The Apache Hive ™ data warehouse software facilitates reading, writing, and managing large datasets residing in distributed storage using SQL. It helps in projecting structure on data already present in a storage.
Apache Hive supports following data types:
Numeric Types: TINYINT, SMALLINT, INT, BIGINT, FLOAT
Date/Time Types: TIMESTAMP, DATE, INTERVAL
String Types: STRING, VARCHAR, CHAR
Misc Types: BOOLEAN, BINARY
Complex Types: arrays, maps, structs, union
Numeric Types in Apache Hive are:
TINYINT: (1-byte signed integer, from -128 to 127)
SMALLINT: (2-byte signed integer, from -32,768 to 32,767)
INT/INTEGER: (4-byte signed integer, from -2,147,483,648 to 2,147,483,647)
BIGINT: (8-byte signed integer, from -9,223,372,036,854,775,808 to 9,223,372,036,854,775,807)
Float Types in Apache Hive are:
FLOAT (4-byte single precision floating point number)
DOUBLE (8-byte double precision floating point number)
DOUBLE PRECISION (alias for DOUBLE, only available starting with Hive 2.2.0)
DECIMAL Introduced in Hive 0.11.0 with a precision of 38 digits
NUMERIC (same as DECIMAL, starting with Hive 3.0.0)
Date/Time Types in Apache Hive are:
TIMESTAMP: Only available starting with Hive 0.8.0
DATE: Only available starting with Hive 0.12.0
INTERVAL: Only available starting with Hive 1.2.0
String Types in Apache Hive are:
STRING
VARCHAR: Only available starting with Hive 0.12.0
CHAR: Only available starting with Hive 0.13.0
Misc Types in Apache Hive are:
BOOLEAN
BINARY: Only available starting with Hive 0.8.0
Complex Types in Apache Hive are:
arrays: ARRAY<data_type> (Note: negative values and non-constant expressions are allowed as of Hive 0.14.)
maps: MAP<primitive_type, data_type> (Note: negative values and non-constant expressions are allowed as of Hive 0.14.)
structs: STRUCT<col_name : data_type [COMMENT col_comment], …>
union: UNIONTYPE<data_type, data_type, …> (Note: Only available starting with Hive 0.7.0.)
HiveQL DDL statements are as follows:
CREATE DATABASE/SCHEMA, TABLE, VIEW, FUNCTION, INDEX
DROP DATABASE/SCHEMA, TABLE, VIEW, INDEX
TRUNCATE TABLE
ALTER DATABASE/SCHEMA, TABLE, VIEW
HiveQL DDL statements are as follows:
MSCK REPAIR TABLE (or ALTER TABLE RECOVER PARTITIONS)

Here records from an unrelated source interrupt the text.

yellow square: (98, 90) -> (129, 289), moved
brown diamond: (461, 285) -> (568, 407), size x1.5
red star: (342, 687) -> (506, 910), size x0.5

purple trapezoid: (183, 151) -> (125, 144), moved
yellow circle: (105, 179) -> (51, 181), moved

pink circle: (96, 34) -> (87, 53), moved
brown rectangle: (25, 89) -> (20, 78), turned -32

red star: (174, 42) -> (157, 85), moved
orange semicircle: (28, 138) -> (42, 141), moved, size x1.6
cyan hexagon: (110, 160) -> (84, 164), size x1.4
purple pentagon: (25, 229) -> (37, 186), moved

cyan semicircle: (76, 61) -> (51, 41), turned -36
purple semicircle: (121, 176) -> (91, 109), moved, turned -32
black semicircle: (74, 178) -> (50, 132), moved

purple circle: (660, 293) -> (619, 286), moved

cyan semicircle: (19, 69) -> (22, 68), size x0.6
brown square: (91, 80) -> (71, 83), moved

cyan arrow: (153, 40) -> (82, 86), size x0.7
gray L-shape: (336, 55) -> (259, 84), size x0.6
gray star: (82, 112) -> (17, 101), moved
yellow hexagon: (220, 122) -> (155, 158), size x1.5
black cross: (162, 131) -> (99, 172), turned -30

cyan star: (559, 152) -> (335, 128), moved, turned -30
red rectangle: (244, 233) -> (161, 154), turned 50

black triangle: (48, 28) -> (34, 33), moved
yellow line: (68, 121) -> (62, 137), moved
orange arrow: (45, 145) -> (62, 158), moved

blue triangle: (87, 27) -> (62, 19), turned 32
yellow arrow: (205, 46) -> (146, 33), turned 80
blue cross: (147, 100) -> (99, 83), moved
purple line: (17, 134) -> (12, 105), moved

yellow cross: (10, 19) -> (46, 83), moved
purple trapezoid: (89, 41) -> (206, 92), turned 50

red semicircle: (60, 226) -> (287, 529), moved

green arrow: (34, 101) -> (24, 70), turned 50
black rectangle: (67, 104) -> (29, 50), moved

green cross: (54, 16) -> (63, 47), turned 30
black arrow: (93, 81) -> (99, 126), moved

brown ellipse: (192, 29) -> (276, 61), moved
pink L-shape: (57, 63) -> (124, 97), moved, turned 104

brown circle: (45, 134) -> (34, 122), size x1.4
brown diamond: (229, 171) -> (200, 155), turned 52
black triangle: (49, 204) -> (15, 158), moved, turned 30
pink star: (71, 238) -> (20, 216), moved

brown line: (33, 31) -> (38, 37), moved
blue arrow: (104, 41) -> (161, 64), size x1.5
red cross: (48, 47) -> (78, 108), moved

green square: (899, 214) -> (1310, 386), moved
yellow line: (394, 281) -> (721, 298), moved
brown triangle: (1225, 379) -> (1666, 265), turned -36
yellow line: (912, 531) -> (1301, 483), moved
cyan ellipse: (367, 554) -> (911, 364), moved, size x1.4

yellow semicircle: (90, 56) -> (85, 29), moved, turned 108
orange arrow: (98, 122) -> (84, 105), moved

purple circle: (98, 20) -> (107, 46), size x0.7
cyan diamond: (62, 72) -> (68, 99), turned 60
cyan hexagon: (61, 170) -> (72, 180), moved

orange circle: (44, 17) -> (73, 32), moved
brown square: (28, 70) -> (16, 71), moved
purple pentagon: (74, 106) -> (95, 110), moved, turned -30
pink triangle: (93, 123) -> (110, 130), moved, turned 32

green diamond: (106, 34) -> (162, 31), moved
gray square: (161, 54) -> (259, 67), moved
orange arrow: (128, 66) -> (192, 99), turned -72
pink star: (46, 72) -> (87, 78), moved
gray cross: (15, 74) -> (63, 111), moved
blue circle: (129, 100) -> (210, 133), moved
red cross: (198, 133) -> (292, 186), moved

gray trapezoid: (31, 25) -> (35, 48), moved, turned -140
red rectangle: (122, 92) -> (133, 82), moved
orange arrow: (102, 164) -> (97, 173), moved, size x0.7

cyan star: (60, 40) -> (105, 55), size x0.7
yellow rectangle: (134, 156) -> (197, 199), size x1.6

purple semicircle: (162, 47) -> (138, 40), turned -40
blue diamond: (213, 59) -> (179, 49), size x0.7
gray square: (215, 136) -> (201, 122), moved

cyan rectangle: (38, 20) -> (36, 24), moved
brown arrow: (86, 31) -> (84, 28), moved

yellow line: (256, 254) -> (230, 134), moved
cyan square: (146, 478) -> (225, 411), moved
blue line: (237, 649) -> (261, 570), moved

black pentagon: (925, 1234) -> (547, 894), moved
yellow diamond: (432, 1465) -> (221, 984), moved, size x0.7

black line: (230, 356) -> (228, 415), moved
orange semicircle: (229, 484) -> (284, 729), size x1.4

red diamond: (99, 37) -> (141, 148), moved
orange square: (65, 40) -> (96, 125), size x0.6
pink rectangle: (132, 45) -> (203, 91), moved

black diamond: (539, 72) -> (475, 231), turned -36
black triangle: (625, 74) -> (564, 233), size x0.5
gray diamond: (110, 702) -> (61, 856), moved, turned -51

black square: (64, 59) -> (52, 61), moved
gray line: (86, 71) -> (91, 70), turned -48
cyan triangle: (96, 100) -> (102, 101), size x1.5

SHOW DATABASES/SCHEMAS, TABLES, TBLPROPERTIES, VIEWS, PARTITIONS, FUNCTIONS, INDEX[ES], COLUMNS, CREATE TABLE
DESCRIBE DATABASE/SCHEMA, table_name, view_name, materialized_view_name
Hive supports following DML statements:
LOAD
INSERT
UPDATE
DELETE
MERGE
A SELECT statement can be part of a union query or a subquery of another query.
table_reference indicates the input to the query.
It can be a regular table, a view, a join construct or a subquery.
Table names and column names are case insensitive.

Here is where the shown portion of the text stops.